**The data:**
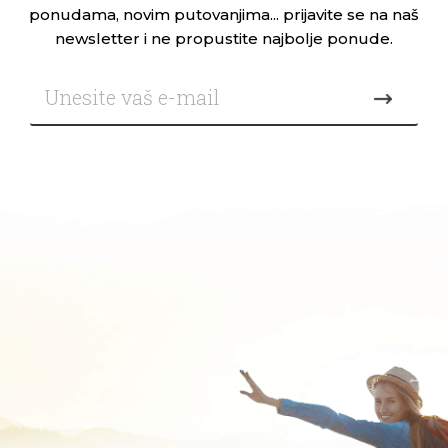
ponudama, novim putovanjima... prijavite se na naš
newsletter i ne propustite najbolje ponude.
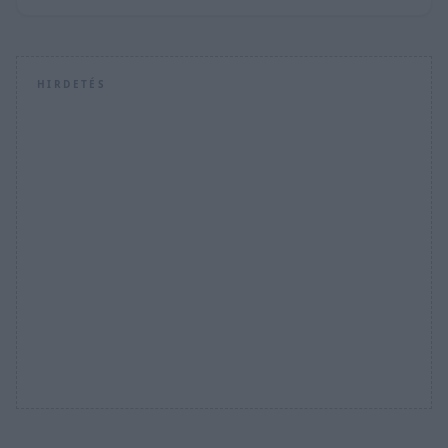
HIRDETÉS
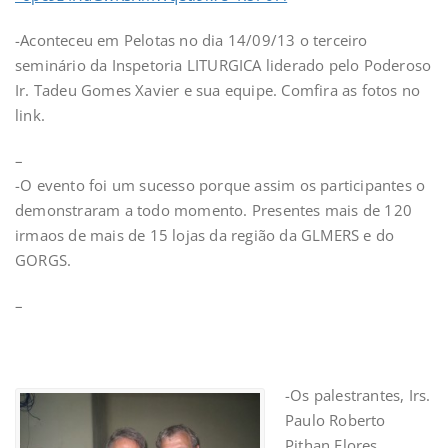
-Aconteceu em Pelotas no dia 14/09/13 o terceiro
seminário da Inspetoria LITURGICA liderado pelo Poderoso
Ir. Tadeu Gomes Xavier e sua equipe. Comfira as fotos no
link.
–
-O evento foi um sucesso porque assim os participantes o
demonstraram a todo momento. Presentes mais de 120
irmaos de mais de 15 lojas da região da GLMERS e do
GORGS.
–
-Os palestrantes, Irs.
Paulo Roberto
Pithan Flores,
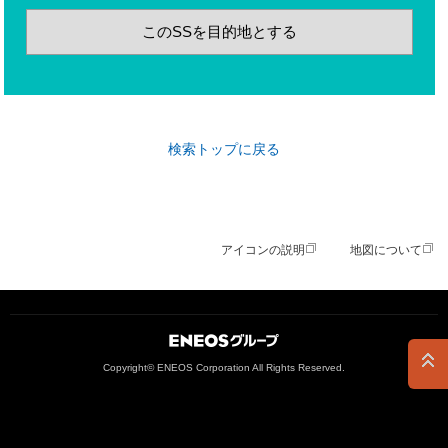
このSSを目的地とする
検索トップに戻る
アイコンの説明
地図について
ＥＮＥＯＳグループ
Copyright© ENEOS Corporation All Rights Reserved.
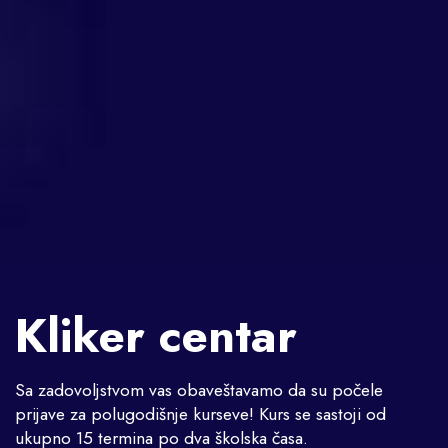
Kliker centar
Sa zadovoljstvom vas obaveštavamo da su počele
prijave za polugodišnje kurseve! Kurs se sastoji od
ukupno 15 termina po dva školska časa.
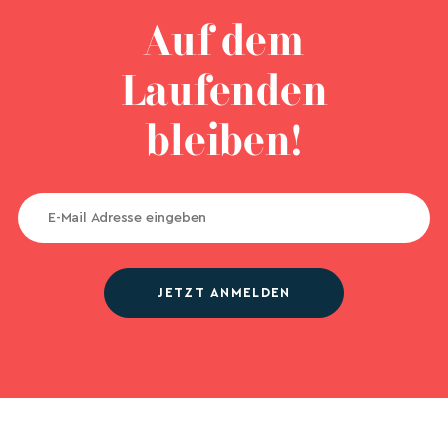
Auf dem
Laufenden
bleiben!
JETZT ANMELDEN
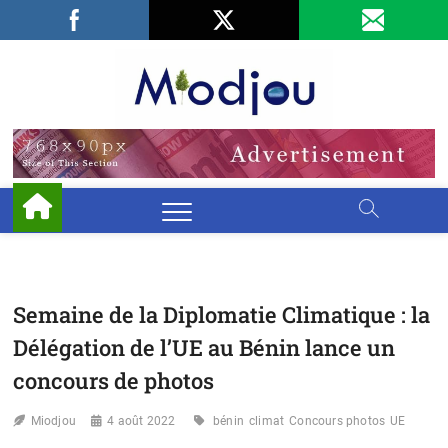
Skip
Facebook
LinkedIn
X
to
content
Miodjo
PRÉSERVONS
NOTRE
ENVIRONNEMENT
Semaine de la Diplomatie Climatique : la
Délégation de l’UE au Bénin lance un
concours de photos
Miodjou
4 août 2022
bénin
climat
Concours photos
UE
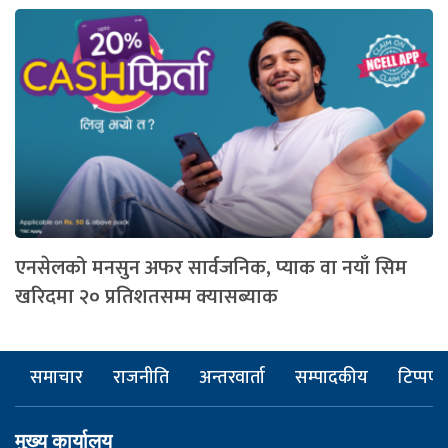
एनसेलको मनसुन अफर सार्वजनिक, प्याक वा नयाँ सिम
खरिदमा २० प्रतिशतसम्म क्यासब्याक
समाचार
राजनीति
अन्तरवार्ता
सम्पादकीय
टिप्पणी
मुख्य कार्यालय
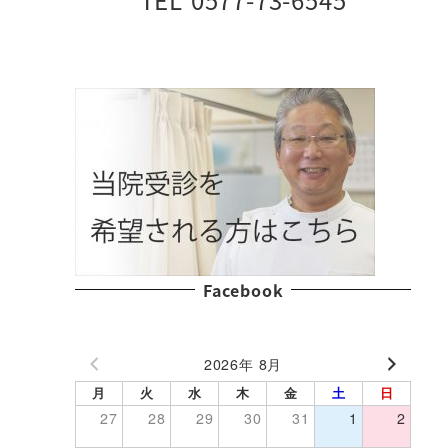
Facebook
2026年 8月
月
火
水
木
金
土
日
27
28
29
30
31
1
2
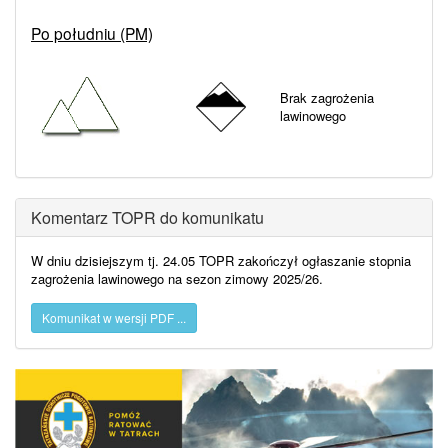
Po południu (PM)
Brak zagrożenia
lawinowego
Komentarz TOPR do komunikatu
W dniu dzisiejszym tj. 24.05 TOPR zakończył ogłaszanie stopnia
zagrożenia lawinowego na sezon zimowy 2025/26.
Komunikat w wersji PDF ...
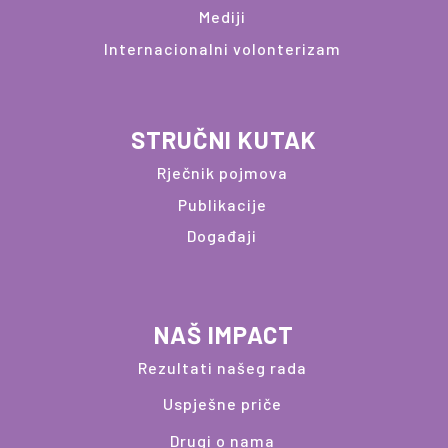
Mediji
Internacionalni volonterizam
STRUČNI KUTAK
Rječnik pojmova
Publikacije
Događaji
NAŠ IMPACT
Rezultati našeg rada
Uspješne priče
Drugi o nama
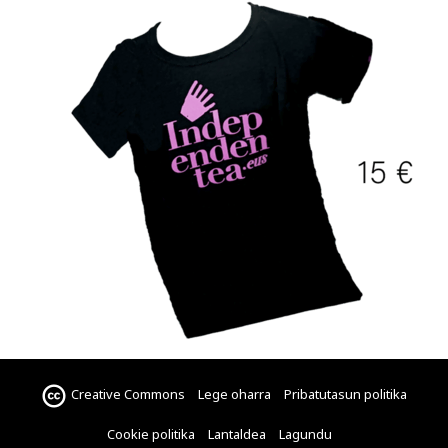
Creative Commons
Lege oharra
Pribatutasun politika
Cookie politika
Lantaldea
Lagundu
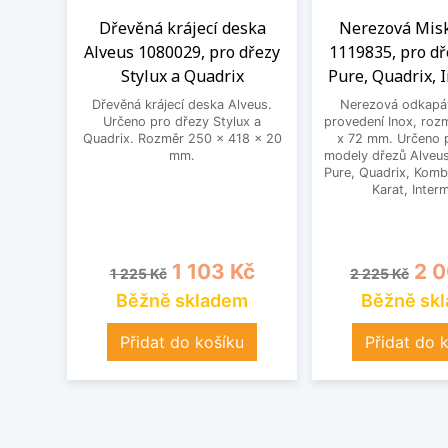
Dřevěná krájecí deska
Nerezová Misk
Alveus 1080029, pro dřezy
1119835, pro dř
Stylux a Quadrix
Pure, Quadrix, 
Dřevěná krájecí deska Alveus.
Nerezová odkapáv
Určeno pro dřezy Stylux a
provedení Inox, roz
Quadrix. Rozměr 250 x 418 x 20
x 72 mm. Určeno 
mm.
modely dřezů Alveus
Pure, Quadrix, Kombi
Karat, Inter
Běžná cena
Cena
Běžná cena
Cen
1 103 Kč
2 0
1 225 Kč
2 225 Kč
Běžně skladem
Běžně sk
Přidat do košíku
Přidat do 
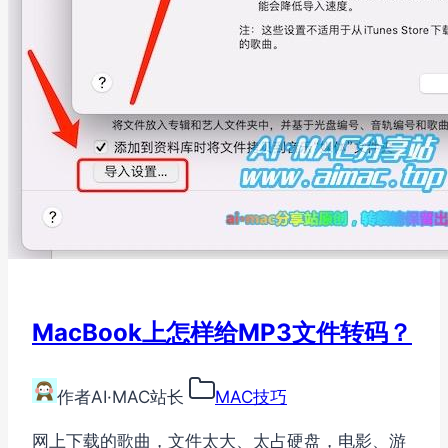
MacBook上怎样给MP3文件转码？
作者
AI·MAC站长
MAC技巧
网上下载的歌曲，文件太大、太占硬盘，电影、游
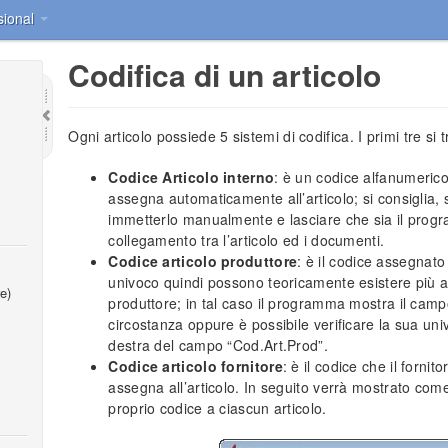
sional
Codifica di un articolo
Ogni articolo possiede 5 sistemi di codifica. I primi tre si
Codice Articolo interno
: è un codice alfanumerico
assegna automaticamente all’articolo; si consiglia, 
immetterlo manualmente e lasciare che sia il progra
collegamento tra l’articolo ed i documenti.
Codice articolo produttore
: è il codice assegnato 
univoco quindi possono teoricamente esistere più art
e)
produttore; in tal caso il programma mostra il campo
circostanza oppure è possibile verificare la sua un
destra del campo “Cod.Art.Prod”.
Codice articolo fornitore
: è il codice che il fornit
assegna all’articolo. In seguito verrà mostrato com
proprio codice a ciascun articolo.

**Goal of the exercise:** Where a record above holds a picture, drop the picture and print the rest exactly.

**Solution for this problem:**
ponudama, novim putovanjima... prijavite se na naš
newsletter i ne propustite najbolje ponude.
HIRDETÉS
-Aconteceu em Pelotas no dia 14/09/13 o terceiro
seminário da Inspetoria LITURGICA liderado pelo Poderoso
Ir. Tadeu Gomes Xavier e sua equipe. Comfira as fotos no
link.
–
-O evento foi um sucesso porque assim os participantes o
demonstraram a todo momento. Presentes mais de 120
irmaos de mais de 15 lojas da região da GLMERS e do
GORGS.
–
-Os palestrantes, Irs.
Paulo Roberto
Pithan Flores,
このSSを目的地とする
検索トップに戻る
アイコンの説明
地図について
ＥＮＥＯＳグループ
Copyright© ENEOS Corporation All Rights Reserved.
Kliker centar
Sa zadovoljstvom vas obaveštavamo da su počele
prijave za polugodišnje kurseve! Kurs se sastoji od
ukupno 15 termina po dva školska časa.
Auf dem
Laufenden
bleiben!
JETZT ANMELDEN
Skip
Facebook
LinkedIn
X
to
content
Miodjo
PRÉSERVONS
NOTRE
ENVIRONNEMENT
Semaine de la Diplomatie Climatique : la
Délégation de l’UE au Bénin lance un
concours de photos
Miodjou
4 août 2022
bénin
climat
Concours photos
UE
एनसेलको मनसुन अफर सार्वजनिक, प्याक वा नयाँ सिम
खरिदमा २० प्रतिशतसम्म क्यासब्याक
समाचार
राजनीति
अन्तरवार्ता
सम्पादकीय
टिप्पणी
मुख्य कार्यालय
Facebook
2026年 8月
月
火
水
木
金
土
日
27
28
29
30
31
1
2
Po południu (PM)
Brak zagrożenia
lawinowego
Komentarz TOPR do komunikatu
W dniu dzisiejszym tj. 24.05 TOPR zakończył ogłaszanie stopnia
zagrożenia lawinowego na sezon zimowy 2025/26.
Komunikat w wersji PDF ...
Mediji
Internacionalni volonterizam
STRUČNI KUTAK
Rječnik pojmova
Publikacije
Događaji
NAŠ IMPACT
Rezultati našeg rada
Uspješne priče
Drugi o nama
Creative Commons
Lege oharra
Pribatutasun politika
Cookie politika
Lantaldea
Lagundu
Dřevěná krájecí deska
Nerezová Misk
Alveus 1080029, pro dřezy
1119835, pro dř
Stylux a Quadrix
Pure, Quadrix, 
Dřevěná krájecí deska Alveus.
Nerezová odkapáv
Určeno pro dřezy Stylux a
provedení Inox, roz
Quadrix. Rozměr 250 x 418 x 20
x 72 mm. Určeno 
mm.
modely dřezů Alveus
Pure, Quadrix, Kombi
Karat, Inter
Běžná cena
Cena
Běžná cena
Cen
1 103 Kč
2 0
1 225 Kč
2 225 Kč
Běžně skladem
Běžně sk
Přidat do košíku
Přidat do 
MacBook上怎样给MP3文件转码？
作者
AI·MAC站长
MAC技巧
网上下载的歌曲，文件太大、太占硬盘，电影、游
sional
Codifica di un articolo
Ogni articolo possiede 5 sistemi di codifica. I primi tre si
Codice Articolo interno
: è un codice alfanumerico
assegna automaticamente all’articolo; si consiglia, 
immetterlo manualmente e lasciare che sia il progra
collegamento tra l’articolo ed i documenti.
Codice articolo produttore
: è il codice assegnato 
univoco quindi possono teoricamente esistere più art
e)
produttore; in tal caso il programma mostra il campo
circostanza oppure è possibile verificare la sua un
destra del campo “Cod.Art.Prod”.
Codice articolo fornitore
: è il codice che il fornit
assegna all’articolo. In seguito verrà mostrato com
proprio codice a ciascun articolo.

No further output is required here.